📈 International Data Analysis Olympiad

👯 Team: NESCafé Gold 3in1

We present networks, weights and stacking algorithms for our third place solutions in IDAO 2022.

🔖 Contents

👾 Team members

🔗 Citation

Empty here, hope not for long.

👀 Overview

⏰ Abstract

Two-dimensional transition metal dichalcogenides (TMDCs) are relatively new and currently unexamined. These materials can contain naturally-occuring defects, that are extremely important for materials properties and performance. Predicting the band gap (energy difference between the valence band and conduction band) is extremely important for understanding the conducting properties of materials. In semi-finals of an International Data Analysis Olympiad 2022 participants were asked to create both high-performant and fast algorithms that would be able to predict the materials' band gap from its molecular structure.
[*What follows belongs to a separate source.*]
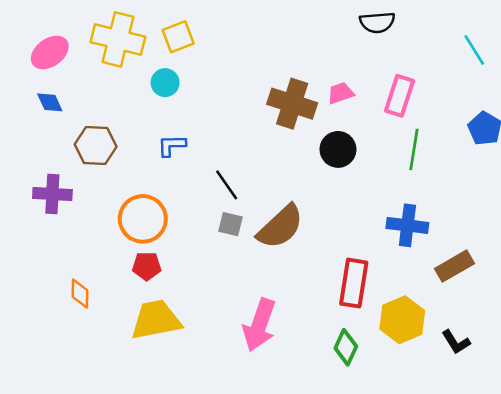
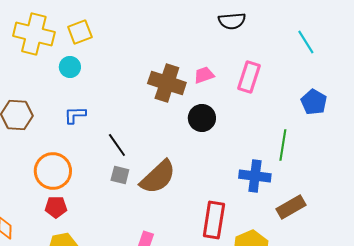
green line: (414, 149) -> (283, 145), moved

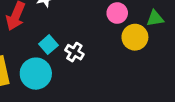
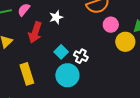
cyan circle: (36, 74) -> (67, 75), moved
Our team finished third and in this work we share the description of our approach, networks weights and code that is sufficient for inference.

🥋 Task

Two-dimensional transition metal dichalcogenides (TMDCs) are relatively new types of materials that have remarkable properties ranging from semiconducting, metallic, magnetic, superconducting to optical. The chemical composition of TMDCs is MX₂; where M is the group of transition elements most popular Molybdenum and Tungsten, and X is usually Sulfur or Selenium. Atomically thin TMDCs usually contain various defects, which enrich the lattice structure and give rise to many intriguing properties. Engineered point defects in two-dimensional (2D) materials offer an attractive platform for solid-state devices that exploit tailored optoelectronic, quantum emission, and resistive properties. Naturally occurring defects are also unavoidably important contributors to material properties and performance. The immense variety and complexity of possible defects make it challenging to experimentally control, probe, or understand atomic-scale defect-property relationships. In the figure above you can find vacancy and substitution defects in an 8x8 MoS₂ crystal lattice.
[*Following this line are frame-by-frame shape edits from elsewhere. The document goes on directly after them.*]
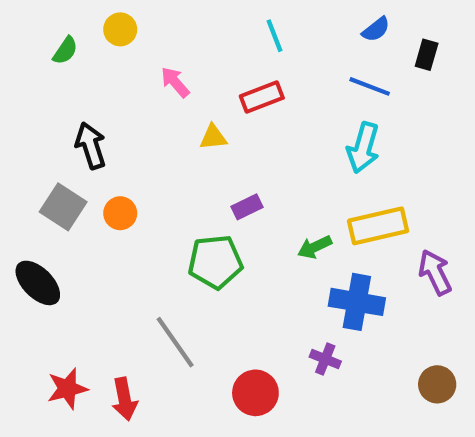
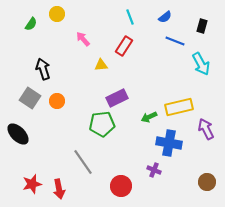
blue semicircle: (376, 29) -> (165, 17), moved
red rectangle: (262, 97) -> (124, 46), turned -36
cyan arrow: (363, 148) -> (201, 64), moved, turned -45
purple rectangle: (247, 207) -> (117, 98), size x1.5

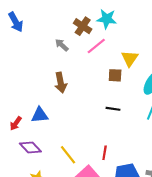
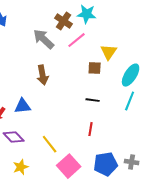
gray arrow: (62, 45) -> (44, 39), size x1.6
red line: (105, 153) -> (91, 129), moved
Band gap is one of the important physical attributes which describe certain characteristics of the material, that helps deriving material qualities including electric conductivity or catalytic power or photo-optical properties. Band gap is the energy difference between the valence band and conduction band and is closely related to the energy difference between highest occupied molecular orbital (HOMO) and lowest unoccupied molecular orbital (LUMO), materials with overlapping (between valence band and conduction band) or very small band gap are conductors and materials with small bandgap are semiconductors while materials with large bandgap are insulators.

The task is to predict band gap energy for each crystal structure.

Quality Metric

Energy within Threshold (EwT) is designed to measure the practical usefulness of a model for replacing DFT by evaluating whether the predicted energy is close to the ground truth (DFT energy). EwT is defined as the fraction of structures in which the predicted energy is within 0.02 eV (electronvolt) of the ground truth energy.

💿 Data

🔐 Original data structure

The training dataset is in the data directory in the baseline and structured into a directory called structures containing 2967 crystal structures as a json file named with a unique identifier and is containing a special pymatgen structure (check pymatgen documentation for reference), that contains information about crystal parameters, cartesian coordinates of each atom, atom types, and other information.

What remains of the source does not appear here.